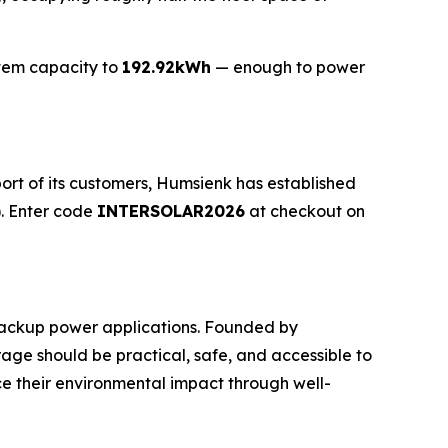
stem capacity to
192.92kWh
— enough to power
ort of its customers, Humsienk has established
). Enter code
INTERSOLAR2026
at checkout on
 backup power applications. Founded by
age should be practical, safe, and accessible to
e their environmental impact through well-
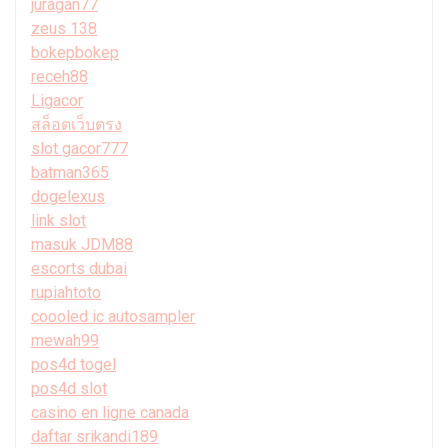
juragan77
zeus 138
bokepbokep
receh88
Ligacor
สล็อตเว็บตรง
slot gacor777
batman365
dogelexus
link slot
masuk JDM88
escorts dubai
rupiahtoto
coooled ic autosampler
mewah99
pos4d togel
pos4d slot
casino en ligne canada
daftar srikandi189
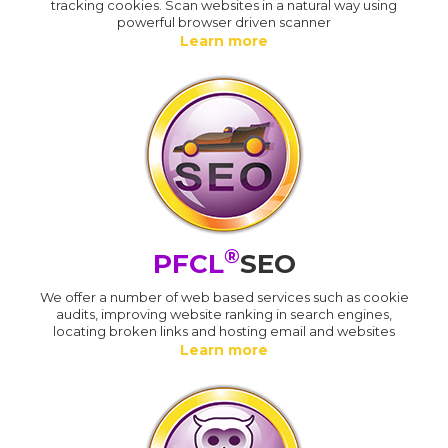
tracking cookies. Scan websites in a natural way using
powerful browser driven scanner
Learn more
®
PFCL
SEO
We offer a number of web based services such as cookie
audits, improving website ranking in search engines,
locating broken links and hosting email and websites
Learn more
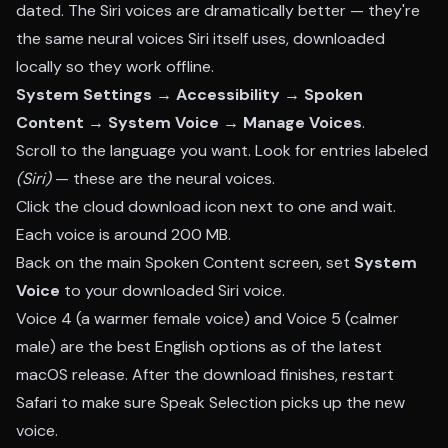
dated. The Siri voices are dramatically better — they're
the same neural voices Siri itself uses, downloaded
locally so they work offline.
System Settings → Accessibility → Spoken
Content → System Voice → Manage Voices
.
Scroll to the language you want. Look for entries labeled
(Siri)
— these are the neural voices.
Click the cloud download icon next to one and wait.
Each voice is around 200 MB.
Back on the main Spoken Content screen, set
System
Voice
to your downloaded Siri voice.
Voice 4 (a warmer female voice) and Voice 5 (calmer
male) are the best English options as of the latest
macOS release. After the download finishes, restart
Safari to make sure Speak Selection picks up the new
voice.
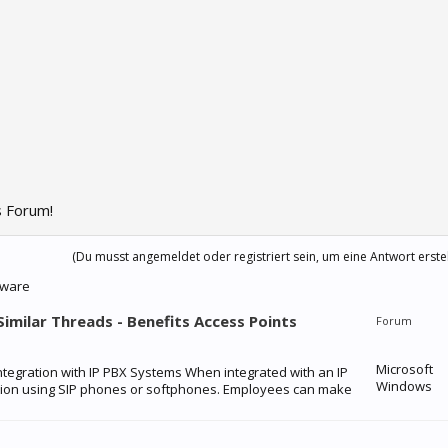
 Forum!
(Du musst angemeldet oder registriert sein, um eine Antwort erste
dware
 Similar Threads - Benefits Access Points
Forum
Microsoft
Integration with IP PBX Systems When integrated with an IP
Windows
tion using SIP phones or softphones. Employees can make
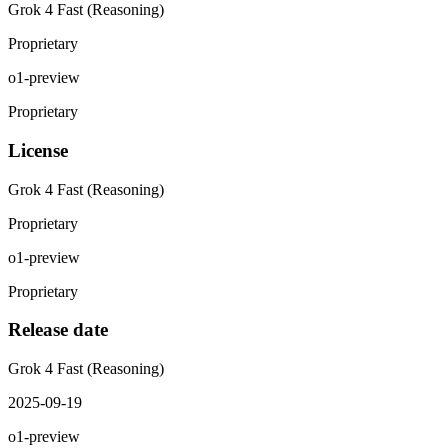
Grok 4 Fast (Reasoning)
Proprietary
o1-preview
Proprietary
License
Grok 4 Fast (Reasoning)
Proprietary
o1-preview
Proprietary
Release date
Grok 4 Fast (Reasoning)
2025-09-19
o1-preview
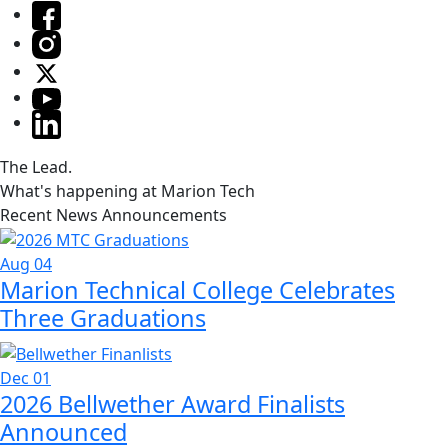
The Lead.
What's happening at Marion Tech
Recent News Announcements
Aug 04
Marion Technical College Celebrates
Three Graduations
Dec 01
2026 Bellwether Award Finalists
Announced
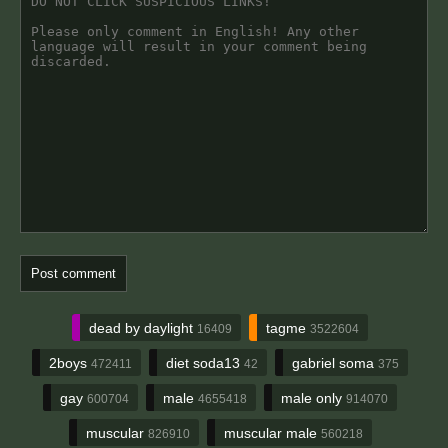
dead by daylight
tagme
16409
3522604
2boys
diet soda13
gabriel soma
472411
42
375
gay
male
male only
600704
4655418
914070
muscular
muscular male
826910
560218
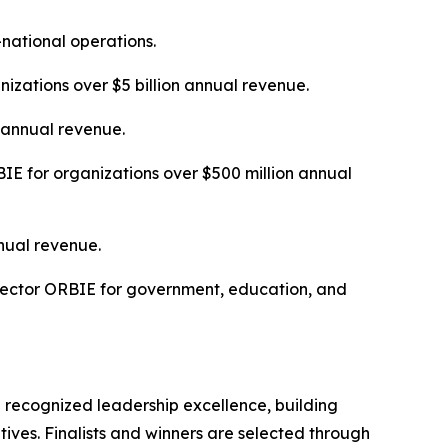
-national operations.
izations over $5 billion annual revenue.
n annual revenue.
E for organizations over $500 million annual
nual revenue.
Sector ORBIE for government, education, and
 recognized leadership excellence, building
tives. Finalists and winners are selected through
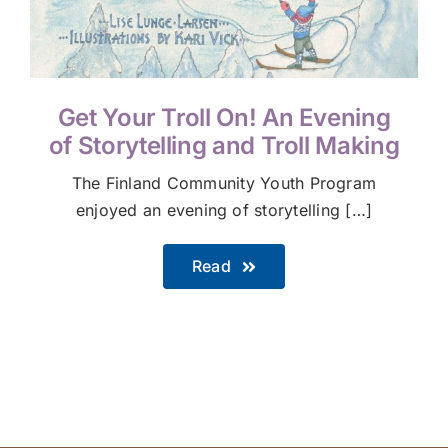
Get Your Troll On! An Evening
of Storytelling and Troll Making
The Finland Community Youth Program
enjoyed an evening of storytelling […]
Read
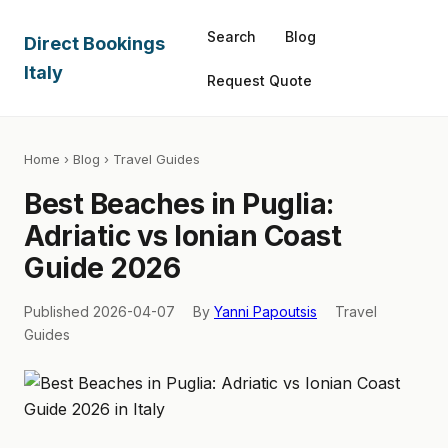
Search
Blog
Direct Bookings
Italy
Request Quote
Home
›
Blog
› Travel Guides
Best Beaches in Puglia:
Adriatic vs Ionian Coast
Guide 2026
Published 2026-04-07
By
Yanni Papoutsis
Travel
Guides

→ **EXERCISE**
Leave out the images and write out the lines above exactly, from the one with "male) are the" up to and including the one with "tives. Finalists and".

→ **EXPECTED ANSWER**
male) are the best English options as of the latest
macOS release. After the download finishes, restart
Safari to make sure Speak Selection picks up the new
voice.
 Forum!
(Du musst angemeldet oder registriert sein, um eine Antwort erste
dware
 Similar Threads - Benefits Access Points
Forum
Microsoft
Integration with IP PBX Systems When integrated with an IP
Windows
tion using SIP phones or softphones. Employees can make
Grok 4 Fast (Reasoning)
Proprietary
o1-preview
Proprietary
License
Grok 4 Fast (Reasoning)
Proprietary
o1-preview
Proprietary
Release date
Grok 4 Fast (Reasoning)
2025-09-19
o1-preview
The Lead.
What's happening at Marion Tech
Recent News Announcements
Aug 04
Marion Technical College Celebrates
Three Graduations
Dec 01
2026 Bellwether Award Finalists
Announced
dead by daylight
tagme
16409
3522604
2boys
diet soda13
gabriel soma
472411
42
375
gay
male
male only
600704
4655418
914070
muscular
muscular male
826910
560218
-national operations.
izations over $5 billion annual revenue.
n annual revenue.
E for organizations over $500 million annual
nual revenue.
Sector ORBIE for government, education, and
 recognized leadership excellence, building
tives. Finalists and winners are selected through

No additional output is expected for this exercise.